Thing is, this is probabilistic, and the influence of these memories weakens as your context length grows. If you don't manage context properly, (and sometimes even when you think you do), the LLM can blow past in-context restraints, since they are not 100% binding. That's why you still need mechanical safeguards (eg. scoped credentials, isolated environments) underneath.
Limited space to work with, highly context dependent and likely to get confused as you cover more surface area.
If a junior fucks production that will have extroadinary weight because it appreciates the severity, the social shame and they will have nightmares about it. If you write some negative prompt to "not destroy production" then you also need to define some sort of non-existing watertight memory weighting system and specify it in great detail. Otherwise the LLM will treat that command only as important as the last negative prompt you typed in or ignore it when it conflicts with a more recent command.
The LLM did have this capability at training time, but weights are frozen at inference time. This is a big weakness in current transformer architectures.
Humans actually learn. And if they don't, they are fired.

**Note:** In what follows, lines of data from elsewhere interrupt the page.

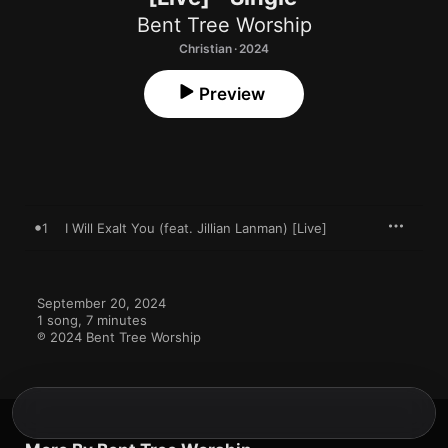
Bent Tree Worship
Christian · 2024
Preview
1
I Will Exalt You (feat. Jillian Lanman) [Live]
September 20, 2024

1 song, 7 minutes

℗ 2024 Bent Tree Worship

The tooling that invokes the model should really define some kind of guardrails. I feel like there's an analogy to be had here with the difference between an untyped program and a typed program. The typed program has external guardrails that get checked by an external system (the compiler's type checker).
The models have analogous structures, similar to human emotions. (https://www.anthropic.com/research/emotion-concepts-function)
"Emotional" response is muted through fine-tuning, but it is still there and continued abuse or "unfair" interaction can unbalance an agents responses dramatically.
A disgruntled employee will face consequences for their actions. No one at Anthropic, OpenAI, xAI, Google or Meta will be fired because their model deleted a production database from your company.
(The LLM might act like one of the humans above, but it will have other problematic behaviours too)
And thats why we dont have AI washrooms because they are not alive or employees or have the need to excrete.